A neural reward prediction error revealed by a meta-analysis of ERPs using great grand averages.

Economic approaches to decision making assume that people attach values to prospective goods and act to maximize their obtained value. Neuroeconomics strives to observe these values directly in the brain. A widely used valuation term in formal learning and decision-making models is the reward prediction error: the value of an outcome relative to its expected value. An influential theory (Holroyd & Coles, 2002) claims that an electrophysiological component, feedback related negativity (FRN), codes a reward prediction error in the human brain. Such a component should be sensitive to both the prior likelihood of reward and its magnitude on receipt. A number of studies have found the FRN to be insensitive to reward magnitude, thus questioning the Holroyd and Coles account. However, because of marked inconsistencies in how the FRN is measured, a meaningful synthesis of this evidence is highly problematic.
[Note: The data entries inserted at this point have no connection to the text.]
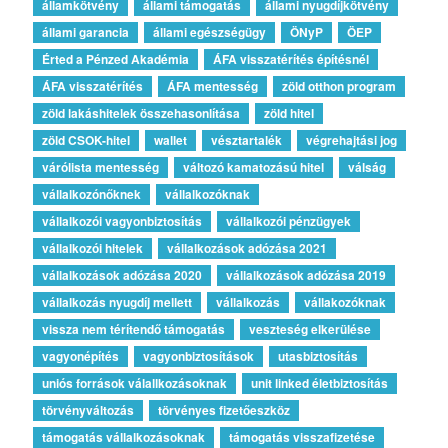
államkötvény
állami támogatás
állami nyugdíjkötvény
állami garancia
állami egészségügy
ÖNyP
ÖEP
Érted a Pénzed Akadémia
ÁFA visszatérítés építésnél
ÁFA visszatérítés
ÁFA mentesség
zöld otthon program
zöld lakáshitelek összehasonlítása
zöld hitel
zöld CSOK-hitel
wallet
vésztartalék
végrehajtási jog
várólista mentesség
változó kamatozású hitel
válság
vállalkozónőknek
vállalkozóknak
vállalkozói vagyonbiztosítás
vállalkozói pénzügyek
vállalkozói hitelek
vállalkozások adózása 2021
vállalkozások adózása 2020
vállalkozások adózása 2019
vállalkozás nyugdíj mellett
vállalkozás
vállakozóknak
vissza nem térítendő támogatás
veszteség elkerülése
vagyonépítés
vagyonbiztosítások
utasbiztosítás
uniós források válallkozásoknak
unit linked életbiztosítás
törvényváltozás
törvényes fizetőeszköz
támogatás vállalkozásoknak
támogatás visszafizetése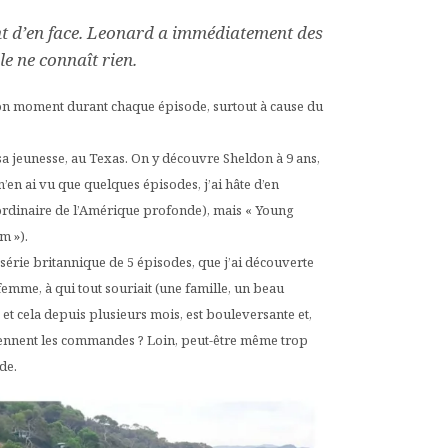
ent d’en face. Leonard a immédiatement des
le ne connaît rien.
un bon moment durant chaque épisode, surtout à cause du
sa jeunesse, au Texas. On y découvre Sheldon à 9 ans,
n’en ai vu que quelques épisodes, j’ai hâte d’en
e ordinaire de l’Amérique profonde), mais « Young
m »).
-série britannique de 5 épisodes, que j’ai découverte
 femme, à qui tout souriait (une famille, un beau
 et cela depuis plusieurs mois, est bouleversante et,
 prennent les commandes ? Loin, peut-être même trop
de.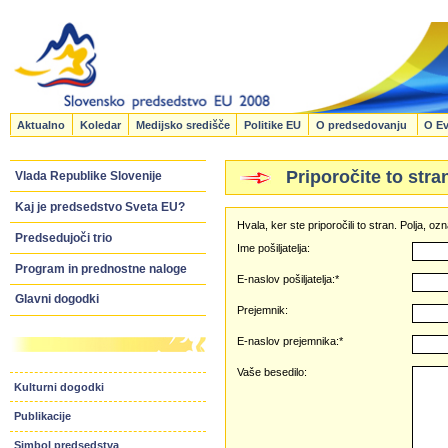
Aktualno
Koledar
Medijsko središče
Politike EU
O predsedovanju
O Ev
Priporočite to stra
Vlada Republike Slovenije
Kaj je predsedstvo Sveta EU?
Hvala, ker ste priporočili to stran. Polja, 
Predsedujoči trio
Ime pošiljatelja:
Program in prednostne naloge
E-naslov pošiljatelja:*
Glavni dogodki
Prejemnik:
E-naslov prejemnika:*
Vaše besedilo:
Kulturni dogodki
Publikacije
Simbol predsedstva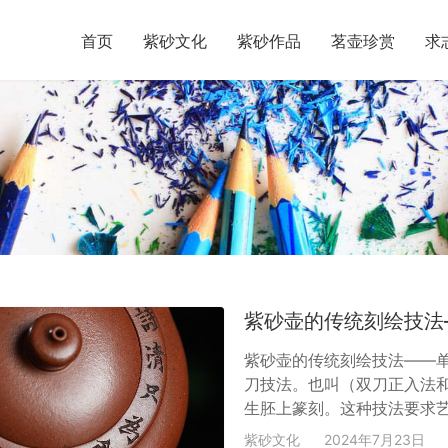
首页
紫砂文化
紫砂作品
茗壶珍赏
求
紫砂壶的传统刻绘技法
紫砂壶的传统刻绘技法——
刀技法。也叫（双刀正入法
生胚上篆刻。这种技法要求
练，每一刀的起落都必须注
紫砂文化
2024年7月23日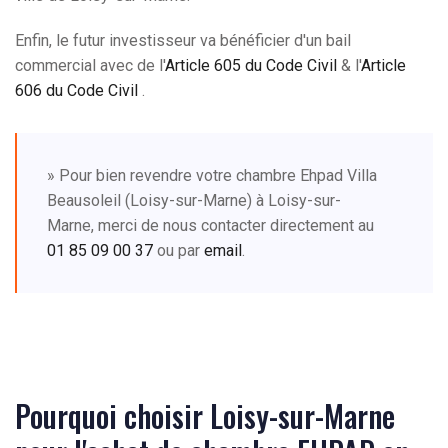
Enfin, le futur investisseur va bénéficier d'un bail
commercial avec de l'
Article 605 du Code Civil
& l'
Article
606 du Code Civil
.
» Pour bien revendre votre chambre Ehpad Villa
Beausoleil (Loisy-sur-Marne) à Loisy-sur-
Marne, merci de nous contacter directement au
01 85 09 00 37
ou par
email
.
Pourquoi choisir Loisy-sur-Marne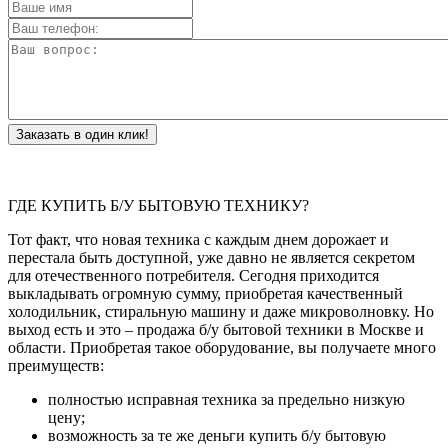
Заказать в один клик!
ГДЕ КУПИТЬ Б/У БЫТОВУЮ ТЕХНИКУ?
Тот факт, что новая техника с каждым днем дорожает и
перестала быть доступной, уже давно не является секретом
для отечественного потребителя. Сегодня приходится
выкладывать огромную сумму, приобретая качественный
холодильник, стиральную машину и даже микроволновку. Но
выход есть и это – продажа б/у бытовой техники в Москве и
области. Приобретая такое оборудование, вы получаете много
преимуществ:
полностью исправная техника за предельно низкую
цену;
возможность за те же деньги купить б/у бытовую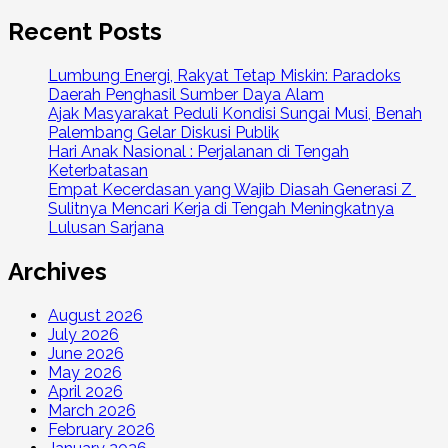
Recent Posts
Lumbung Energi, Rakyat Tetap Miskin: Paradoks
Daerah Penghasil Sumber Daya Alam
Ajak Masyarakat Peduli Kondisi Sungai Musi, Benah
Palembang Gelar Diskusi Publik
Hari Anak Nasional : Perjalanan di Tengah
Keterbatasan
Empat Kecerdasan yang Wajib Diasah Generasi Z
Sulitnya Mencari Kerja di Tengah Meningkatnya
Lulusan Sarjana
Archives
August 2026
July 2026
June 2026
May 2026
April 2026
March 2026
February 2026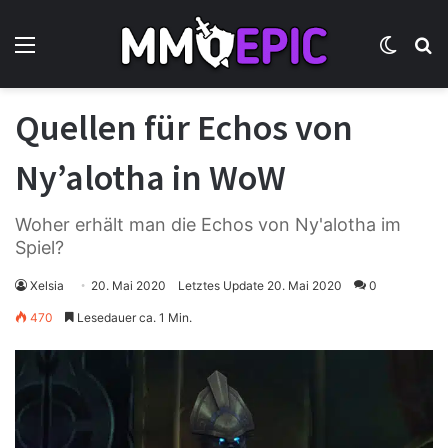
Menü
Skin u
S
Quellen für Echos von
Ny’alotha in WoW
Woher erhält man die Echos von Ny'alotha im
Spiel?
Xelsia
20. Mai 2020
Letztes Update 20. Mai 2020
0
470
Lesedauer ca. 1 Min.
We conducted a meta-analysis of the FRN's response to both reward magnitude and likelihood using a novel method in which published effect sizes were disregarded in favor of direct measurement of the published waveforms themselves, with these waveforms then averaged to produce "great grand averages." Under this standardized measure, the meta-analysis revealed strong effects of magnitude and likelihood on the FRN, consistent with it encoding a reward prediction error. In addition, it revealed strong main effects of reward magnitude and likelihood across much of the waveform, indicating sensitivity to unsigned prediction errors or "salience." The great grand average technique is proposed as a general method for meta-analysis of event-related potential (ERP).

Mediofrontal event-related potentials in response to positive, negative and unsigned prediction errors.
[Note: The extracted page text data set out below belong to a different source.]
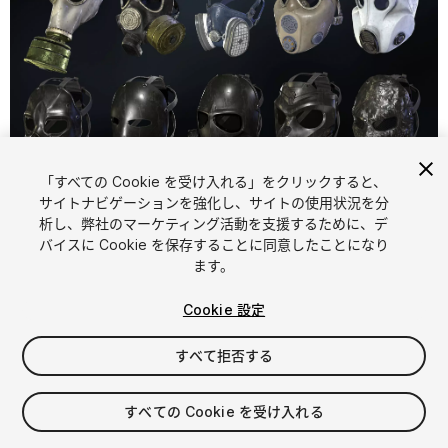
「すべての Cookie を受け入れる」をクリックすると、
1
/
4
サイトナビゲーションを強化し、サイトの使用状況を分
析し、弊社のマーケティング活動を支援するために、デ
バイスに Cookie を保存することに同意したことになり
ます。
Cookie 設定
すべて拒否する
$29.99
消費税は決済時に計算されます
すべての Cookie を受け入れる
13
views
in the past week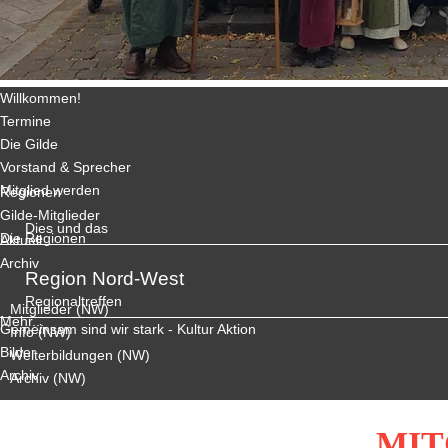
Willkommen!
Termine
Die Gilde
Vorstand & Sprecher
Mitglied werden
Regionen
Gilde-Mitglieder
Dies und das
Die Regionen
Aktuell
Archiv
Region Nord-West
Regionaltreffen
Mitglieder (NW)
Mehr...
Gemeinsam sind wir stark - Kultur Aktion
Info (NW)
Bilder
Weiterbildungen (NW)
Archiv
Archiv (NW)
MIT
Region Süd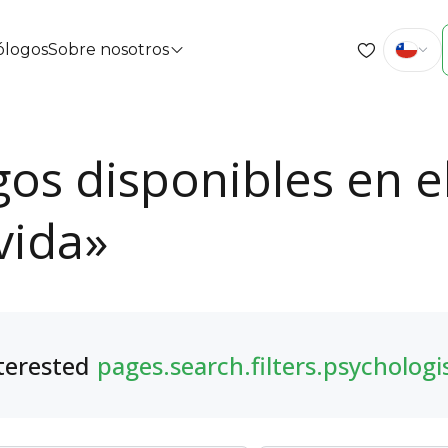
cólogos
Sobre nosotros
gos disponibles en e
vida»
terested
pages.search.filters.psychologi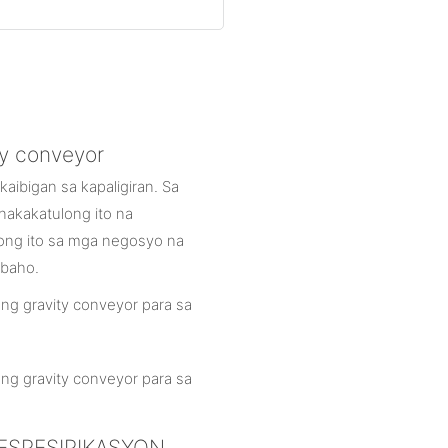
y conveyor
kaibigan sa kapaligiran. Sa
akakatulong ito na
ong ito sa mga negosyo na
abaho.
 ESPESIPIKASYON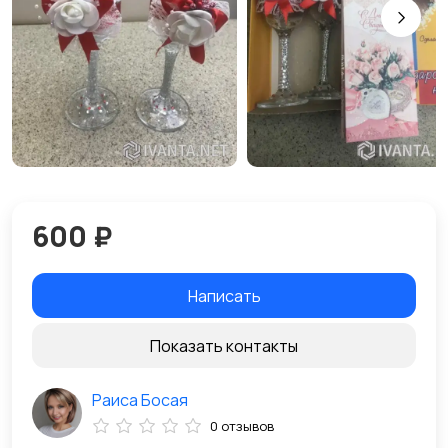
600 ₽
Написать
Показать контакты
Раиса Босая
0 отзывов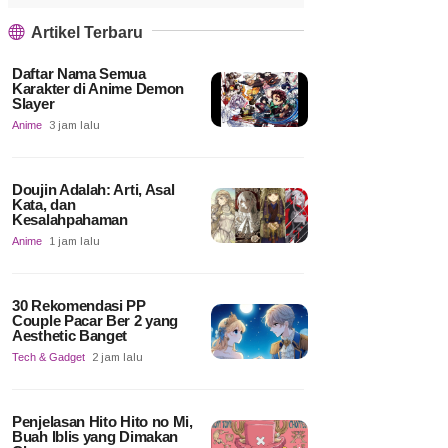
Artikel Terbaru
Daftar Nama Semua
Karakter di Anime Demon
Slayer
Anime
3 jam lalu
Doujin Adalah: Arti, Asal
Kata, dan
Kesalahpahaman
Anime
1 jam lalu
30 Rekomendasi PP
Couple Pacar Ber 2 yang
Aesthetic Banget
Tech & Gadget
2 jam lalu
Penjelasan Hito Hito no Mi,
Buah Iblis yang Dimakan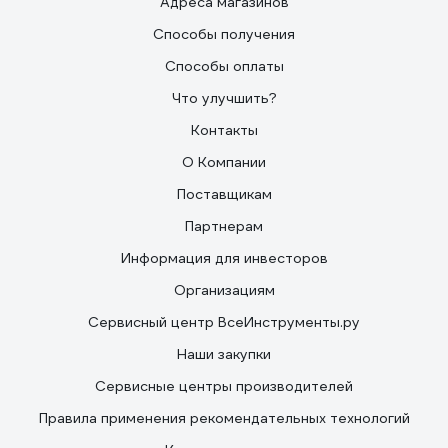
Адреса магазинов
Способы получения
Способы оплаты
Что улучшить?
Контакты
О Компании
Поставщикам
Партнерам
Информация для инвесторов
Организациям
Сервисный центр ВсеИнструменты.ру
Наши закупки
Сервисные центры производителей
Правила применения рекомендательных технологий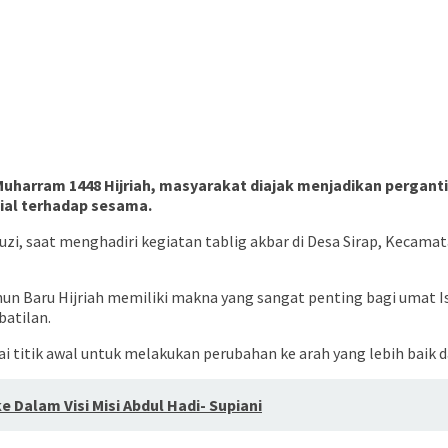
 Muharram 1448 Hijriah, masyarakat diajak menjadikan pergan
al terhadap sesama.
i, saat menghadiri kegiatan tablig akbar di Desa Sirap, Kecamat
 Baru Hijriah memiliki makna yang sangat penting bagi umat Is
batilan.
titik awal untuk melakukan perubahan ke arah yang lebih baik d
Dalam Visi Misi Abdul Hadi- Supiani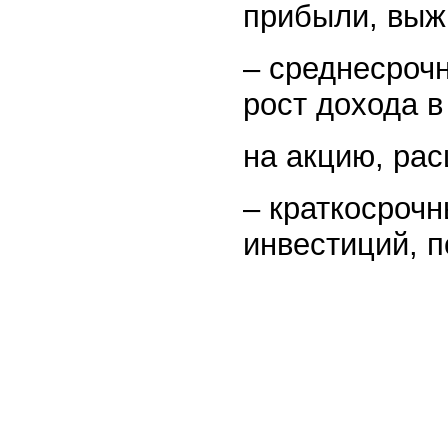
прибыли, выжи
– среднесроч
рост дохода в
на акцию, ра
– краткосрочн
инвестиций, 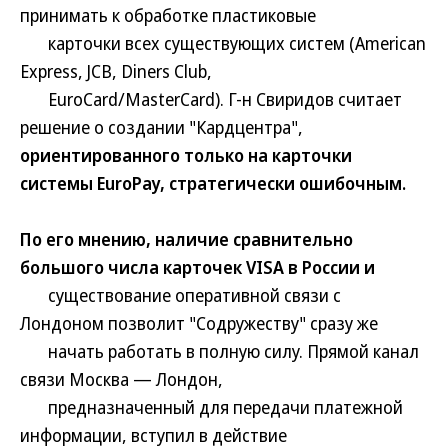
принимать к обработке пластиковые
карточки всех существующих систем (American
Express, JCB, Diners Club,
EuroCard/MasterCard). Г-н Свиридов считает
решение о создании "Кардцентра",
ориентированного только на карточки
системы EuroPay, стратегически ошибочным.
По его мнению, наличие сравнительно
большого числа карточек VISA в России и
существование оперативной связи с
Лондоном позволит "Содружеству" сразу же
начать работать в полную силу. Прямой канал
связи Москва — Лондон,
предназначенный для передачи платежной
информации, вступил в действие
Reinforcement learning models make use of reward prediction errors (RPEs), the difference between an expected and obtained reward. There is evidence that the brain computes RPEs, but an outstanding question is whether positive RPEs ("better than expected") and negative RPEs ("worse than expected") are represented in a single integrated system. An electrophysiological component, feedback related negativity, has been claimed to encode an RPE but its relative sensitivity to the utility of positive and negative RPEs remains unclear. This study explored the question by varying the utility of positive and negative RPEs in a design that controlled for other closely related properties of feedback and could distinguish utility from salience. It revealed a mediofrontal sensitivity to utility, for positive RPEs at 275-310ms and for negative RPEs at 310-390ms. These effects were preceded and succeeded by a response consistent with an unsigned prediction error, or "salience" coding.

Prospect theory does not describe the feedback-related negativity value function.

Humans handle uncertainty poorly. Prospect theory accounts for this with a value function in which possible losses are overweighted compared to possible gains, and the marginal utility of rewards decreases with size. fMRI studies have explored the neural basis of this value function. A separate body of research claims that prediction errors are calculated by midbrain dopamine neurons. We investigated whether the prospect theoretic effects shown in behavioral and fMRI studies were present in midbrain prediction error coding by using the feedback-related negativity, an ERP component believed to reflect midbrain prediction errors. Participants' stated satisfaction with outcomes followed prospect theory but their feedback-related negativity did not, instead showing no effect of marginal utility and greater sensitivity to potential gains than losses.